Come sempre, gli strati di riferimenti incorporati nei garms di Green sono abbinati solo a quelli che ogni singolo spettatore legge in essi. Tutte quelle piccole parti si sommano a un grande insieme. Si ricollega a ciò che sembra giusto: questa volta, Green stava pensando, in termini astratti, al nuovo e al vecchio, all'usa e getta - ha menzionato i camici da ospedale strappati, a cui i suoi vestiti spesso assomigliano superficialmente - rispetto alle cose che tieni per sempre. "Come le coperte", disse, allargando le mani per indicare le coperte finemente ricamate, trapuntate, lavate e rilavate che assomigliavano a quelle che Linus stringeva nei fumetti dei Peanuts.

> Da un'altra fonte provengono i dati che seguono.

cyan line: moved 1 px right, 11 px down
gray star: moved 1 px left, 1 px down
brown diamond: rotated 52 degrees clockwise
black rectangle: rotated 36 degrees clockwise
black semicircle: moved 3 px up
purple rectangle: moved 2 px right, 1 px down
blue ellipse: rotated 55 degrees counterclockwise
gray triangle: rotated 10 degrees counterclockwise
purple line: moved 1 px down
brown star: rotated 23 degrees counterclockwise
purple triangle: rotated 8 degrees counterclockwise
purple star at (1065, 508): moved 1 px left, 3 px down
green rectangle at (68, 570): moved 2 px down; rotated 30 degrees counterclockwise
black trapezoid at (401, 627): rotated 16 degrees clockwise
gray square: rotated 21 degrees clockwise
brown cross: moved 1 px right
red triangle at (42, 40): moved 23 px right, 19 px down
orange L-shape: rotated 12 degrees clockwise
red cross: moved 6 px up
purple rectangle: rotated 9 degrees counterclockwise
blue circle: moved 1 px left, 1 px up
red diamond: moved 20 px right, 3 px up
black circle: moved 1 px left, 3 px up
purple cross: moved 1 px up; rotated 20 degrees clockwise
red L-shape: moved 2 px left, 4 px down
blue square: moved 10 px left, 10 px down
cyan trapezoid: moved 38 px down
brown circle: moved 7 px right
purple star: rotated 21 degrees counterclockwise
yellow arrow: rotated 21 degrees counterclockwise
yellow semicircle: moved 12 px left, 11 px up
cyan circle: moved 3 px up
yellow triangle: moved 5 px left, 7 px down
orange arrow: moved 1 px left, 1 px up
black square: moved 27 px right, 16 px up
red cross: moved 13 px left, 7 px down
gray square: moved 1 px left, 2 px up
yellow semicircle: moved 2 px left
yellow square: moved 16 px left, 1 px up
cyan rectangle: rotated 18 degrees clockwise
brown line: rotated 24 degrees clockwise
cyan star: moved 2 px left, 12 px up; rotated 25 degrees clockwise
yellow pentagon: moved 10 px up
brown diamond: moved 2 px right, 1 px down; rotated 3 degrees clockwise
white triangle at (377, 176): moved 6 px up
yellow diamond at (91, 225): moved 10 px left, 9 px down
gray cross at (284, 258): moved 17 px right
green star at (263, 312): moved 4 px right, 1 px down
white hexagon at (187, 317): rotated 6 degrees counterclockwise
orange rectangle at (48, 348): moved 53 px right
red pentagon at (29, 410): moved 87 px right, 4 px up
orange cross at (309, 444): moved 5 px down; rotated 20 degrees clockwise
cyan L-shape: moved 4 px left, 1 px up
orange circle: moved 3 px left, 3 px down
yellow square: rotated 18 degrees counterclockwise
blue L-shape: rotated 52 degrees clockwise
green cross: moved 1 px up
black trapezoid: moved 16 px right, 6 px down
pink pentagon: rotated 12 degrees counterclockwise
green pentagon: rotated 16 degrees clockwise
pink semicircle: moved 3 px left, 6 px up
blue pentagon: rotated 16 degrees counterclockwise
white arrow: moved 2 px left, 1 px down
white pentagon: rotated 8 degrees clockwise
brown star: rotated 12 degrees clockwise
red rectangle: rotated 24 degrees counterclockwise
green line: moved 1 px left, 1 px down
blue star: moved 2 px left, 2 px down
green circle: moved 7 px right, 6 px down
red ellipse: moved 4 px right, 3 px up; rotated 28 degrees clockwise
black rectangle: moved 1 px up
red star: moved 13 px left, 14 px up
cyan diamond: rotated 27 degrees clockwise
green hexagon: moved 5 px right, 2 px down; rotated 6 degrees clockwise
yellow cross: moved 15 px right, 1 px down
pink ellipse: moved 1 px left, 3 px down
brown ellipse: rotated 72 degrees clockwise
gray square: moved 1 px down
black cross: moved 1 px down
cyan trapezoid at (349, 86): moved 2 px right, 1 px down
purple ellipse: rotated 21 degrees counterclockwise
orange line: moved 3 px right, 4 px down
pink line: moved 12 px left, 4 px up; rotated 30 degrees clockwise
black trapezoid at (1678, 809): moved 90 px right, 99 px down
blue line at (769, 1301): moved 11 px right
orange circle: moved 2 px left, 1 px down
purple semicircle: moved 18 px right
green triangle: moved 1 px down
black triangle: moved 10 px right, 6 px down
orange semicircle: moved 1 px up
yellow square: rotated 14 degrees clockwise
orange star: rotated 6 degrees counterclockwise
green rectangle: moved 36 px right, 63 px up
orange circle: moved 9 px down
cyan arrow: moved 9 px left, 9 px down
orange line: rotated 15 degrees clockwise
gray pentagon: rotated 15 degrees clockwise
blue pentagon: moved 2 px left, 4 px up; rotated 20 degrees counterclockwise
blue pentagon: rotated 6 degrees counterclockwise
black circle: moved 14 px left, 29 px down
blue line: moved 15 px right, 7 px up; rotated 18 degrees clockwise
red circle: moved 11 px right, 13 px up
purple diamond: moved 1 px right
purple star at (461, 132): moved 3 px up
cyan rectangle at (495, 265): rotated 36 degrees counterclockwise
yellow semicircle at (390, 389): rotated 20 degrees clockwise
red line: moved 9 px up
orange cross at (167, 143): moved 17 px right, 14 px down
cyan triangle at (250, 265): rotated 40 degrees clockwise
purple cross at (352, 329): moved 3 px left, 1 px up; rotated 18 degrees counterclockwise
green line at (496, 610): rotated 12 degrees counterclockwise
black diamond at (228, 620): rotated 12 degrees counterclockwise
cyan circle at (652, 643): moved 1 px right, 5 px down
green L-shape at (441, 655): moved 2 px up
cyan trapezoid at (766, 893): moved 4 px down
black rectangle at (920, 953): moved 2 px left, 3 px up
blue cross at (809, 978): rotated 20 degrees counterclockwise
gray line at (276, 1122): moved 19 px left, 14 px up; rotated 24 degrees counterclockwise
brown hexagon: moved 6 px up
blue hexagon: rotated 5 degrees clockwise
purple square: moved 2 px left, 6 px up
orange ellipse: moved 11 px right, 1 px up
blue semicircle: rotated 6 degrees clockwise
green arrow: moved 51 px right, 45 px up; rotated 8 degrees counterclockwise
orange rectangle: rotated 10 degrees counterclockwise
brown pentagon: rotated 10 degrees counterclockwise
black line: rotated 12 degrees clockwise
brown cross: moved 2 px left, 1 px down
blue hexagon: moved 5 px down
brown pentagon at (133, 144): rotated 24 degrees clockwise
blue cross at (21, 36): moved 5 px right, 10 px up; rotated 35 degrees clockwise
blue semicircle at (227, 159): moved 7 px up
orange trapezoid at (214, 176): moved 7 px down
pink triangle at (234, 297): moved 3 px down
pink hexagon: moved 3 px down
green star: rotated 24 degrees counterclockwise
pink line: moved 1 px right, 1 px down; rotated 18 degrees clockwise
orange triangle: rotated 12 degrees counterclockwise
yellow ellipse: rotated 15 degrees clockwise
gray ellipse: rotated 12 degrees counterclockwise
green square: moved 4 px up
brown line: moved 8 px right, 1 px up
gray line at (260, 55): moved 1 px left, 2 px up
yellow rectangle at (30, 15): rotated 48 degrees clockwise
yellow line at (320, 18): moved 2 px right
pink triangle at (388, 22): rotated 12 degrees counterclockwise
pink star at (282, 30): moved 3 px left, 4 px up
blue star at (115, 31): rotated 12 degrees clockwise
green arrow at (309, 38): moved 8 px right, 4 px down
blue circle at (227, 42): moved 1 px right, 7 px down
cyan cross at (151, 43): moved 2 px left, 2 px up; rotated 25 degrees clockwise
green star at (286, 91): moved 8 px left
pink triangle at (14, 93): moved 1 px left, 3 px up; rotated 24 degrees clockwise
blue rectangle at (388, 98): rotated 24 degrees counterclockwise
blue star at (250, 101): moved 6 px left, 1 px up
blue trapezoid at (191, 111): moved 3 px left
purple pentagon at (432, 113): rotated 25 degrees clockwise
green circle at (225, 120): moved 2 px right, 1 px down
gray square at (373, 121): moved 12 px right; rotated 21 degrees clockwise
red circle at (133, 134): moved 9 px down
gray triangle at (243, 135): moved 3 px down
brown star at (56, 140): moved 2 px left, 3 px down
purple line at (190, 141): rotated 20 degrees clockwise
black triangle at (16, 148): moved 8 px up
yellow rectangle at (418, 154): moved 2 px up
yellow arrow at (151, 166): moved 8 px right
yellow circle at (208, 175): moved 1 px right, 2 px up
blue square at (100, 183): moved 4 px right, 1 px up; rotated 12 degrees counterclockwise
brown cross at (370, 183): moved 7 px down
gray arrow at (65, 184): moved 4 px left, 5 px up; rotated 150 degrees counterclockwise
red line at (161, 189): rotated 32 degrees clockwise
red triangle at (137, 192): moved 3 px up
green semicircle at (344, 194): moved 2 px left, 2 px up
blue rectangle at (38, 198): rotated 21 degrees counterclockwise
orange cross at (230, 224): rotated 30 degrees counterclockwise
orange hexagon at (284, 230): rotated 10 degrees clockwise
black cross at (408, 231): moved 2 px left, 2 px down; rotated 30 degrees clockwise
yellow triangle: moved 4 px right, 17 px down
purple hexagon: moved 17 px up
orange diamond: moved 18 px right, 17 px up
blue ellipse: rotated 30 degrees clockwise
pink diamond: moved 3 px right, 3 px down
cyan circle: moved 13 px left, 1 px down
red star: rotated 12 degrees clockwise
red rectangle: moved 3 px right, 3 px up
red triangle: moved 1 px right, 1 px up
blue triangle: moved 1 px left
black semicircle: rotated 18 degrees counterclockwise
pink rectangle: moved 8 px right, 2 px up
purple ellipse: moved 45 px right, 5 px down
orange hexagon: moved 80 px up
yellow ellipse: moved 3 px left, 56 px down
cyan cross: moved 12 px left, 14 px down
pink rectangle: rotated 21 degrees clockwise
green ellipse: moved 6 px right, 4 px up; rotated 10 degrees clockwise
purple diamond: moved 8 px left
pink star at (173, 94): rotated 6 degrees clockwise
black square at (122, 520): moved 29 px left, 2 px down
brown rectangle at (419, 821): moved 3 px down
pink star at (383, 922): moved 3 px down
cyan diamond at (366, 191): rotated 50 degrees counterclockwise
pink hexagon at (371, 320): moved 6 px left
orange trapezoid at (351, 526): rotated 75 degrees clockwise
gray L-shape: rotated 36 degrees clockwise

Quelle idee sono state riprodotte ancora e ancora: un bouclé era, nelle parole di Green, "come un vecchio asciugamano"; le sete e le pelli (la prima volta che Green ha usato entrambe) sono state pesantemente lavorate, a mano, lavate e rilavate, i colori tenui e malaticci una replica, ha detto, ai colori acidi della scorsa stagione. Al contrario, altri indumenti erano o legati saldamente, in modo permanente, al corpo, o sezionati da allacciature o bottoni solo a metà allacciati, come se fossero stati catturati in un momento prima di essere arrotolati. Quella nozione, del superfluo contro l'eterno, è qualcosa con cui la moda sta lottando come parte di un quadro più ampio in questo momento. È per questo che i marchi differenziano tra "moda" e "lusso", il primo riferendosi a sconvolgimenti stagionali flibbertigibbet, il secondo a stili seri costruiti per durare per sempre. Gli amministratori delegati del conglomerato stanno lottando per avvolgere la testa nel riconciliare questi due concetti antitetici; vedere un designer verde come Green che lo inchioda è impressionante.

Ripensando a Linus, e in effetti a tutti i nostri vuoti d'infanzia, non ho potuto fare a meno di imbattermi nel concetto di protezione. Ecco perché ci aggrappiamo a quei pezzi di stoffa, dopotutto, per sentirci protetti. Green ha aperto il suo spettacolo con un abito ignifugo su misura: ha fatto riferimento alle uniformi; sartoria a strati; i farsetti a punta dei cavalieri medievali, imbottiti per riempire le forme convesse delle armature a piastre. Green chiamava gli assorbenti imbottiti stretti nelle mani delle modelle o che penzolavano dalle loro cinture i suoi "sacco da boxe". Inizialmente li avrebbe legati intorno ai suoi modelli, come se li stesse corazzando contro il mondo.

È difficile individuare il motivo per cui questa collezione sembrava così giusta, come dice Green. Ma lo ha fatto. Forse è perché, mentre i mercati finanziari globali tremano, ancora una volta - questa settimana sono stati spazzati via 2,3 trilioni di dollari - tutti noi vogliamo sentirci protetti. Forse lo stesso Green si sente diffidente e insicuro, un giovane designer che mostra in un settore turbolento, le cui fondamenta stanno cambiando mentre osserviamo. Ma quanto preveggente ha integrato la protezione nella sua collezione, perché i vestiti di Green, il suo talento, sono proprio questo. Sono la sua armatura contro i capricci del mondo della moda. E sono assolutamente eccezionali e unici. Nessun concetto necessario.